Interrupt — Notify Me
When hardware sends a "ready!" signal, the CPU handles it immediately:
- ▸Keyboard input — the moment a key is pressed, an IRQ fires → kernel converts it to an event → delivers it to the app
- ▸Network packet arrival — NIC fires an interrupt → kernel buffers it → wakes the app
- ▸Timer expiry — the foundation of
setTimeout
"Polling is inefficient; interrupts are the standard" — nearly all I/O in modern OSes is interrupt-based.
Context Switching
When the CPU switches between processes/threads — it saves the current state (registers, PC, memory mappings) and restores the state of the next task.
Cost
- ▸Process switching — must also swap memory mappings. Expensive (~several μs).
- ▸Thread switching — shares the same memory. 5–10x lighter than process switching.
- ▸Function call — simple stack push. Nanosecond range.
Therefore — multithreading is faster than multi-processing.
Why Node.js Is Fast Despite Being Single-Threaded
Node.js "single thread + event loop":
Core idea:
1. I/O consumes 99% of the time (DB, API, disk)
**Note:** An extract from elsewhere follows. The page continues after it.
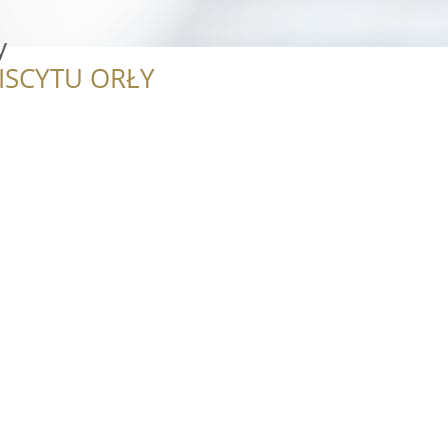
y
ISCYTU ORŁY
2. While waiting on I/O, the main thread handles other requests
3. Context switching cost is nearly zero — there is only one thread
The "one thread per request" model (e.g., Apache): 10,000 requests = 10,000 threads = context switching explosion + memory explosion.
Node model: 10,000 requests = 1 main thread + 4–8 worker threads + event queue. Incomparably more efficient.
Summary — Connecting to Vibe Coding
- ▸fetch / file read = syscall → expensive → minimize (batching, caching)
- ▸Node.js / async/await = event-driven → excels at I/O-heavy servers
- ▸CPU-intensive work → Worker Thread → don't block the main event loop
If you are asked in an interview "Why is Node.js fast?" — recite the contents of this page and you will pass.
🤖 Try Asking AI Like This
Knowing the concepts in this lesson lets you give AI specific instructions. Instead of a vague "fix this," you make vocabulary-driven requests — that is the starting point of saving tokens.
- ▸"Show me the command to trace syscalls for this operation using strace (Linux)"
- ▸"Diagnose whether this code incurs high cost in user space or kernel space"
Why This Reduces Tokens
When you don't know the concepts, even after receiving an AI answer you have to ask "What does that mean?" again. That follow-up question eats up tokens. Learn the concept once, and the conversation ends in a single exchange.